Here’s what I learned, the year I left the preachers-only sandbox and started reading Mark 5 with the repertory church. I learned that when I’m not looking for a sermon, I actually hear a text differently. I’m not trying out focus and function statements to find something (anything) that fits. I’m not worried about what I’m going to say in exactly thirty-six hours. I don’t have any of that pressure at all. I can just listen to Mark speak in the company of other interested listeners. If the text is awkward—well, then, it’s awkward. I can ask questions. If I don’t like the answers, I can keep pressing, because it’s not my job to explain anything; I’m just reading. And that lets me get interested in details I might otherwise rush past if I have a deadline. It lets me ask different sorts of questions, the kind that preachers don’t ever seem to ask.

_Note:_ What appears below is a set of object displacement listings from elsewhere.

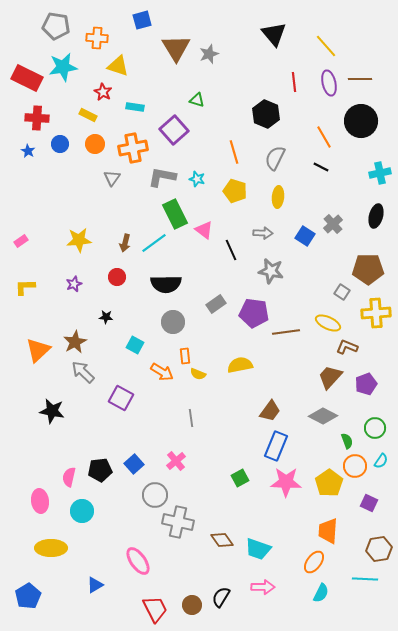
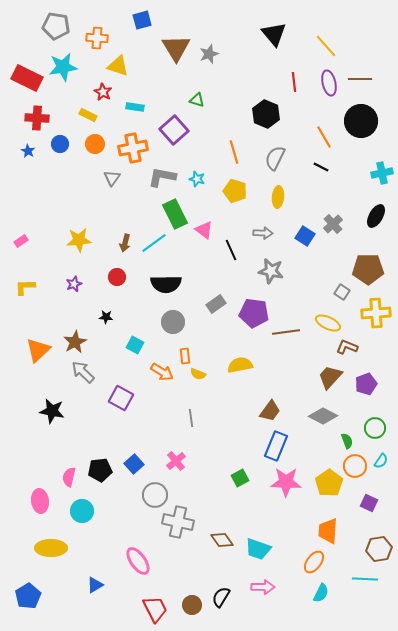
cyan cross at (380, 173): moved 2 px right
black ellipse at (376, 216): rotated 15 degrees clockwise
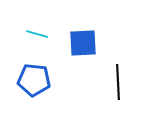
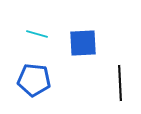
black line: moved 2 px right, 1 px down
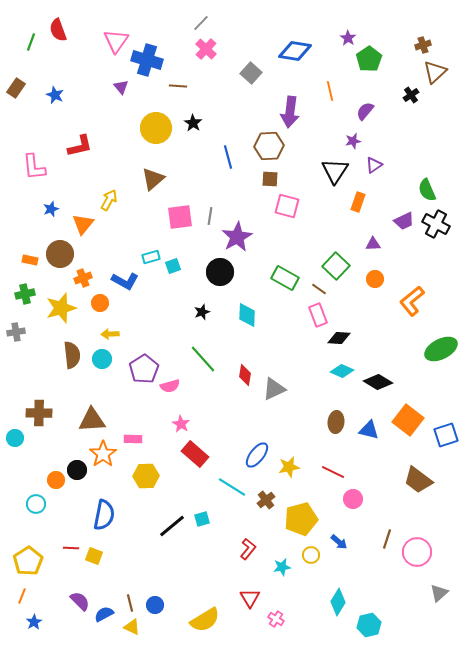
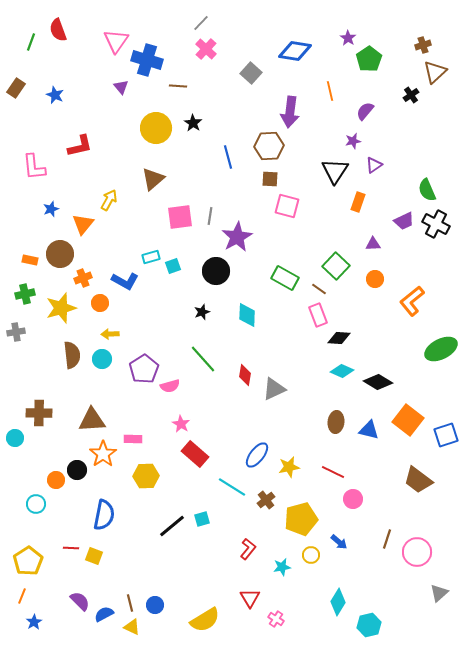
black circle at (220, 272): moved 4 px left, 1 px up
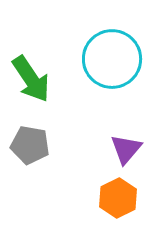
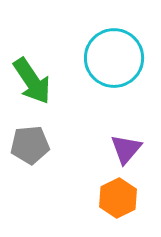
cyan circle: moved 2 px right, 1 px up
green arrow: moved 1 px right, 2 px down
gray pentagon: rotated 15 degrees counterclockwise
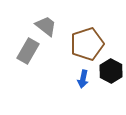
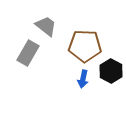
brown pentagon: moved 2 px left, 2 px down; rotated 20 degrees clockwise
gray rectangle: moved 2 px down
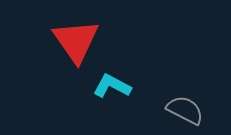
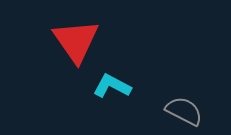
gray semicircle: moved 1 px left, 1 px down
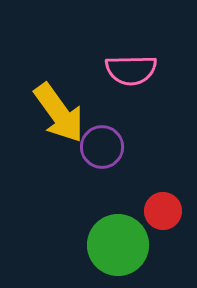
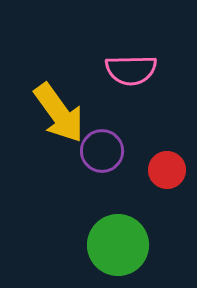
purple circle: moved 4 px down
red circle: moved 4 px right, 41 px up
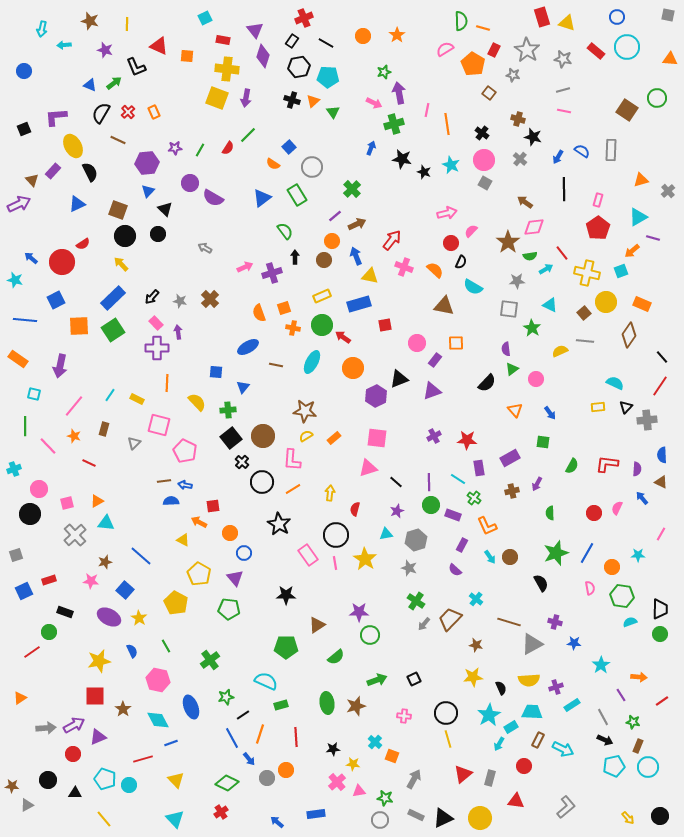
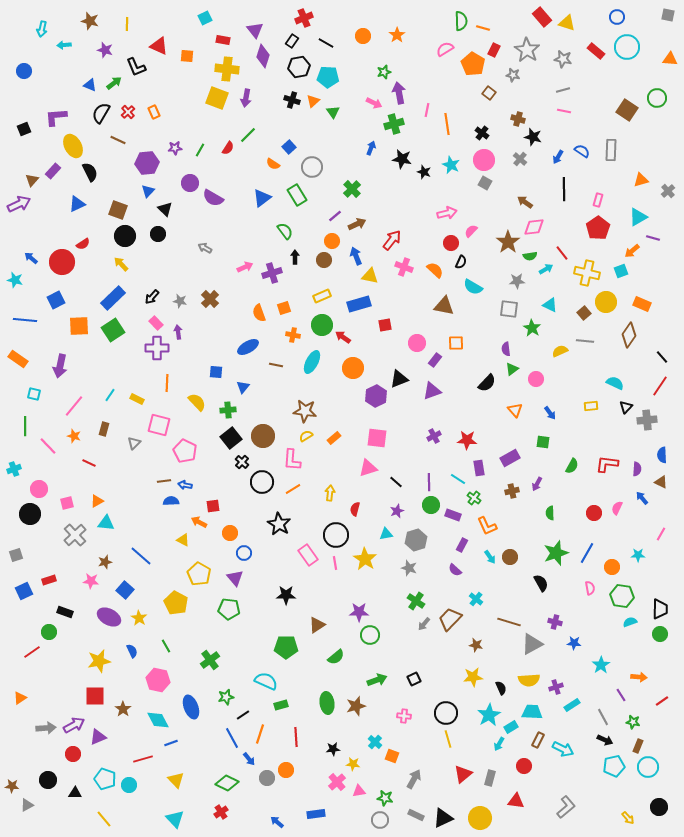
red rectangle at (542, 17): rotated 24 degrees counterclockwise
brown triangle at (32, 180): rotated 24 degrees clockwise
orange cross at (293, 328): moved 7 px down
yellow rectangle at (598, 407): moved 7 px left, 1 px up
black circle at (660, 816): moved 1 px left, 9 px up
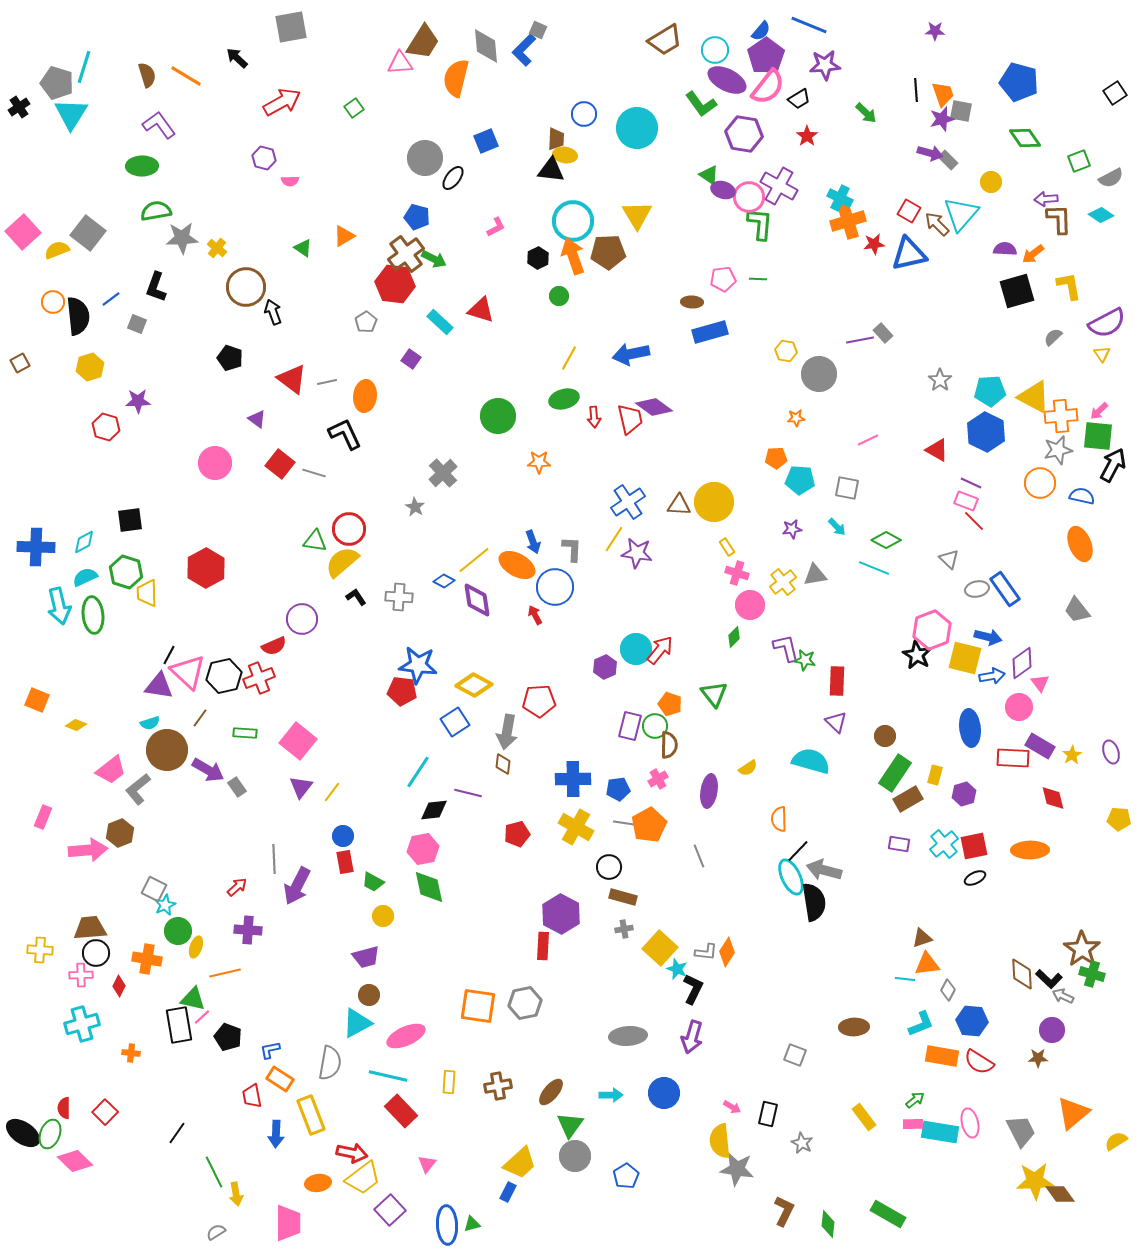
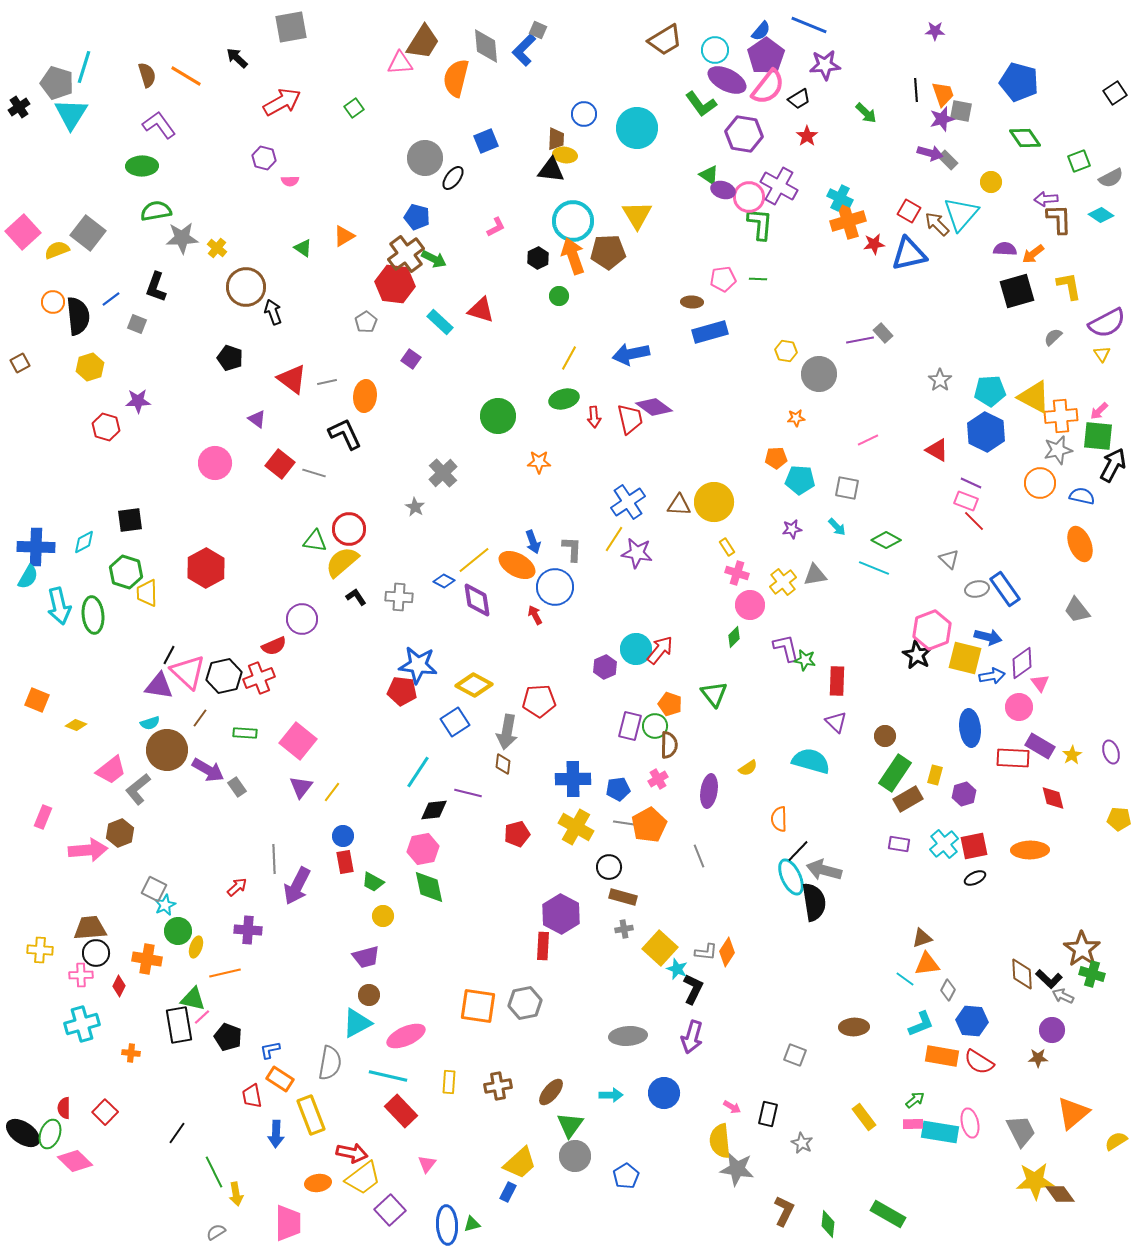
cyan semicircle at (85, 577): moved 57 px left; rotated 145 degrees clockwise
cyan line at (905, 979): rotated 30 degrees clockwise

I had been reading Mark 5 with preachers for years, and not one of us had ever asked about that Gerasene demoniac, why he gets to talk, and Jairus doesn’t. It wasn’t because we weren’t smart enough or schooled enough or diligent enough—or even, for an 8 a.m. class, awake enough. I think we never asked that question because we were preparing to be the ones who do get to talk about Jesus, and it wasn’t in our interests to ask it.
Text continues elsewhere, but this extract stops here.